Pasados los primeros momentos de perplejidad general, a la maniobra del kirchnerismo se le empezó a correr el rimmel, comenzóa perder el maquillaje. Porque de debate, poco: el Ejecutivo no quería más que la ratificación legislativa de sus medidas y contaba para ello con la obediencia demostrada hasta el momento por los bloques oficialistas.
Es cierto que tenía algo de quimérico reclamar la misma conducta cuando las circunstancias se han modificado tan dramáticamente. Hoy las encuestas de opinión pública revelan que la titular oficial del Ejecutivo y el gobierno en su conjunto recaudan en la sociedad ocho juicios negativos por cada dos favorables. Lo que es lo mismo que decir que los Kirchner les ofrecen a sus seguidores el trueque de obediencia ciega por un futuro político más que vidrioso: una operación casi usuraria.

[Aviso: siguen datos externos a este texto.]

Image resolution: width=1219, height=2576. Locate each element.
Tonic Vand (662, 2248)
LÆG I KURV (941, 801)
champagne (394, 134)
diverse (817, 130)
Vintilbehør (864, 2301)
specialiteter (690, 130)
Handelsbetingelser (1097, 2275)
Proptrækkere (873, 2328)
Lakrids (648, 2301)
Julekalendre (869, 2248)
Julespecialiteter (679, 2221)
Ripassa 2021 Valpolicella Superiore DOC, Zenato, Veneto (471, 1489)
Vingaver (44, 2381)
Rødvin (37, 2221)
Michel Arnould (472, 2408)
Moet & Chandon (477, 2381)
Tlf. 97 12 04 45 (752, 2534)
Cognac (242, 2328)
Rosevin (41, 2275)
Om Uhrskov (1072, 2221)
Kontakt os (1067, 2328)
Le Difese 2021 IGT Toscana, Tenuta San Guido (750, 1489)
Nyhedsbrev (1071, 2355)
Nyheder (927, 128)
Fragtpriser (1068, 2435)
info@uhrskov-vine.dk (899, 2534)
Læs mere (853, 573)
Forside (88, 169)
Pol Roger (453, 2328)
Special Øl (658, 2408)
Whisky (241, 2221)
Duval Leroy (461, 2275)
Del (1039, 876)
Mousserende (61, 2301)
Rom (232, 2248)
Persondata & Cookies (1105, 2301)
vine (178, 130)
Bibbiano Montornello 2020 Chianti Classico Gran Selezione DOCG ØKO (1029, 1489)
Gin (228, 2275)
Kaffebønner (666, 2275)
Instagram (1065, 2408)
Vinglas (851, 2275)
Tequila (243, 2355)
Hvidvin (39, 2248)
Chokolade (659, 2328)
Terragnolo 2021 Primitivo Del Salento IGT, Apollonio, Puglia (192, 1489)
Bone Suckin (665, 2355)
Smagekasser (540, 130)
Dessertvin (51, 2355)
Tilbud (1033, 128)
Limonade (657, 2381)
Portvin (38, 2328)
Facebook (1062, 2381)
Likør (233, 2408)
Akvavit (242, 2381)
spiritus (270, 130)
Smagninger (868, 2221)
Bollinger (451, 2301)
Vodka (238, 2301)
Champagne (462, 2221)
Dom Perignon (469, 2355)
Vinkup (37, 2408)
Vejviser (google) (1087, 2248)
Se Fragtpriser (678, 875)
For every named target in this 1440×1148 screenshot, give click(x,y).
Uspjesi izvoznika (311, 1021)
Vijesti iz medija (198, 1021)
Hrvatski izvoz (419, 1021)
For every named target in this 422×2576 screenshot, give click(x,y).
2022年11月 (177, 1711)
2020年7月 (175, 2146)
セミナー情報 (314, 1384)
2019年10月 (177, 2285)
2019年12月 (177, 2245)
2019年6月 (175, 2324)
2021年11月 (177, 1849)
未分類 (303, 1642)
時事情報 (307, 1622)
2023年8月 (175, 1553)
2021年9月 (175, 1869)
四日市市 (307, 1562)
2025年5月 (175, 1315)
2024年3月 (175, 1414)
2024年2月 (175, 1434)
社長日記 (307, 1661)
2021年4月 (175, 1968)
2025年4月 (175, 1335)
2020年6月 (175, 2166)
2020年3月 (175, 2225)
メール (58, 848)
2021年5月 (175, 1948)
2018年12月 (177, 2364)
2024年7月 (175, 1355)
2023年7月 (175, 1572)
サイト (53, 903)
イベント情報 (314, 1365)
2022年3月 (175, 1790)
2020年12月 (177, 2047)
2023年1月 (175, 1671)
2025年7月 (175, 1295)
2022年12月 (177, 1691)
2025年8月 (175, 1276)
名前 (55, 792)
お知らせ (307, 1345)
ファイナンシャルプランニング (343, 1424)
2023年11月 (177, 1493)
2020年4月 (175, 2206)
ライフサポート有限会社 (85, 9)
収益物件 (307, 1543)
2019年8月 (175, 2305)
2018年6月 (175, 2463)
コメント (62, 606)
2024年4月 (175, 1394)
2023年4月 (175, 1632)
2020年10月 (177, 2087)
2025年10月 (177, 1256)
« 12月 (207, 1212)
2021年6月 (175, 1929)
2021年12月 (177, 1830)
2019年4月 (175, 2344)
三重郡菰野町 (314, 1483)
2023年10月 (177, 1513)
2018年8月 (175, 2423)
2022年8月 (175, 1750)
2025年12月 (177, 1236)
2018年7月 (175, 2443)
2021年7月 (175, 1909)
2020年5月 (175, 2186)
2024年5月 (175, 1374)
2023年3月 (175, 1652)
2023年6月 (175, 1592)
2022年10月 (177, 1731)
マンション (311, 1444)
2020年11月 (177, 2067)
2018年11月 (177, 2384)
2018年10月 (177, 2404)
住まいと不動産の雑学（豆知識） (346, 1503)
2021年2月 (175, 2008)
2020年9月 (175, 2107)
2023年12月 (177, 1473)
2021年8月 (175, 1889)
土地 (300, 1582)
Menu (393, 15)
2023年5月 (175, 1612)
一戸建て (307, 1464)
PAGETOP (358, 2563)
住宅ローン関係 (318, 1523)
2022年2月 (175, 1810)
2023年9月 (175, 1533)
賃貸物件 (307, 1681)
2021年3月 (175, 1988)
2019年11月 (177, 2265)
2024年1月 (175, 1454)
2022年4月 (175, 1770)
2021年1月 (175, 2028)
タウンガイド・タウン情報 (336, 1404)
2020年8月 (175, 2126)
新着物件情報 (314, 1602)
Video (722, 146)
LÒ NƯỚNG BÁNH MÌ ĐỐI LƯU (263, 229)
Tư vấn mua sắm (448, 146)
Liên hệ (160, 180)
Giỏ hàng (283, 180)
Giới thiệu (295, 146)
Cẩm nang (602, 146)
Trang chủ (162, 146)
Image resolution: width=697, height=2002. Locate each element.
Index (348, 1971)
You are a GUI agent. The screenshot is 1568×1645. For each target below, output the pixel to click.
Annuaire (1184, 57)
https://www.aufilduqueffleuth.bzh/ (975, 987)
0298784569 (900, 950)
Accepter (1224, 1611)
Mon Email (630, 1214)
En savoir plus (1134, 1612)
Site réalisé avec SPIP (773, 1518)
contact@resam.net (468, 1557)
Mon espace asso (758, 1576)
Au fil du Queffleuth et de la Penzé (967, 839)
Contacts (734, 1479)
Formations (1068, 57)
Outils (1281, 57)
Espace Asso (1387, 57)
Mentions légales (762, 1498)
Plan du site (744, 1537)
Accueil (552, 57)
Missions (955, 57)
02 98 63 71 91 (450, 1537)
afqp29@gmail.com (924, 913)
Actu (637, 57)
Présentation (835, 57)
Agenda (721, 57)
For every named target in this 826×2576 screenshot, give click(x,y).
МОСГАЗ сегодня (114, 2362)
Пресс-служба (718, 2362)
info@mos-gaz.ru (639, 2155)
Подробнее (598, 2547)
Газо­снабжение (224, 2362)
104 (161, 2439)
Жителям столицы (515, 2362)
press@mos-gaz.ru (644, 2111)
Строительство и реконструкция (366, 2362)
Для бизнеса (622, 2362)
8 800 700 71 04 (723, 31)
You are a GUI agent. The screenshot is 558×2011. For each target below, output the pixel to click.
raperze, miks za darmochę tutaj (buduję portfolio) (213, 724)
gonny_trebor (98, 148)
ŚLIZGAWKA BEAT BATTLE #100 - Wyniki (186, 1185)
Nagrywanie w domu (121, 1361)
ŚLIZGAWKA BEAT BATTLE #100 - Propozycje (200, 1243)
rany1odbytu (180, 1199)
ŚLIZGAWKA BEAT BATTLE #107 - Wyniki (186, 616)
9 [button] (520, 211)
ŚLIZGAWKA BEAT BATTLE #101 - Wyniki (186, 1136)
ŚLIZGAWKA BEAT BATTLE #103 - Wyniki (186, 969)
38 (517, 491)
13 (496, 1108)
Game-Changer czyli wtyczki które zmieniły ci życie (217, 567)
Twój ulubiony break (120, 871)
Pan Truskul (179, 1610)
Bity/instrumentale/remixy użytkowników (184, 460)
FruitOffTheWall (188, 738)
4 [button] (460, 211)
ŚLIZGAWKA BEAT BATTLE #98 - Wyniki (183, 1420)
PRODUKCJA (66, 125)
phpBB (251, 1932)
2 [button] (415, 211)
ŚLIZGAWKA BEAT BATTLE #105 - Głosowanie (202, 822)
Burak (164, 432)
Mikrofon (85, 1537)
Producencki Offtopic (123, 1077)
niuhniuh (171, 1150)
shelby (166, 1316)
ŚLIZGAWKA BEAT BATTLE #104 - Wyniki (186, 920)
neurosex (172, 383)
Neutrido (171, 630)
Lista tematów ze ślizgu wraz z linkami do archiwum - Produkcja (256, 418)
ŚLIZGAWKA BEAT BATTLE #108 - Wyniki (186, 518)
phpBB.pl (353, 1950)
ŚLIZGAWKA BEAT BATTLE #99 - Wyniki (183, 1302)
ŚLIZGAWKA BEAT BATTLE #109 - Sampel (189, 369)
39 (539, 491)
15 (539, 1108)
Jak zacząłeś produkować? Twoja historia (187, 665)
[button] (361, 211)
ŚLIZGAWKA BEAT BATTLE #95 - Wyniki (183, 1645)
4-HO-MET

No es de extrañar, así, que la opinión de gobernadores e intendentes, de congresistas opositores pero también de muchos que el gobierno contabiliza como propios reclame ahora para las Cámaras la atribución natural de discutir libremente y hacer con el proyecto enviada por la Casa Rosada lo que crea conveniente. El gobierno, que había procurado encubrir y neutralizar su retroceso táctico, se ve forzado a moverse en territorio más pantanoso.
El vicepresidente Julio Cleto Cobos agregó otro factor, al exhibir una cuota de independencia que el matrimonio presidencial estima indeseable. El mendocino invitó a los gobernadores de provincias agrarias a discutir el tema de las retenciones en el Senado y la Casa Rosada saboteó la convocatoria, prohibiendo a los gobernadores oficialistas la concurrencia. Pocas cosas erizan más la piel del kirchnerismo que las juntas de gobernadores. Evocan para ellos los tiempos en que, por ejemplo, la presidencia de Eduardo Duhalde fue condicionada por el programa de 20 puntos impuesto por los jefes provinciales. Néstor Kirchner era uno de ellos.
Con todo, pese a las dificultades que encuentra para la materialización de su maniobra, el gobierno consigue hasta el momento defender a capa y espada su designio de sostener las retenciones. Al hacerlo, la verdad es que el gesto de enviar el tema al Congreso es fácticamente inútil para resolver el conflicto y es, además, jurídicamente esperpéntico.
En el plano fáctico es inútil porque no anula la resolución 125. Al dejar vigentes las retenciones, los productores agrarios seguirán manteniendo el producto en los silos-bolsa, no como obra de una resolución "corporativa" (han levantado el paro de comercialización) sino como fruto de múltiples decisiones empresariales particulares. Si los productores no venden, los transportistas no consiguen viajes, con lo que el problema permanece. También permanece el paráte en el amplio espectro de actividades que el campo mueve con su dinamismo.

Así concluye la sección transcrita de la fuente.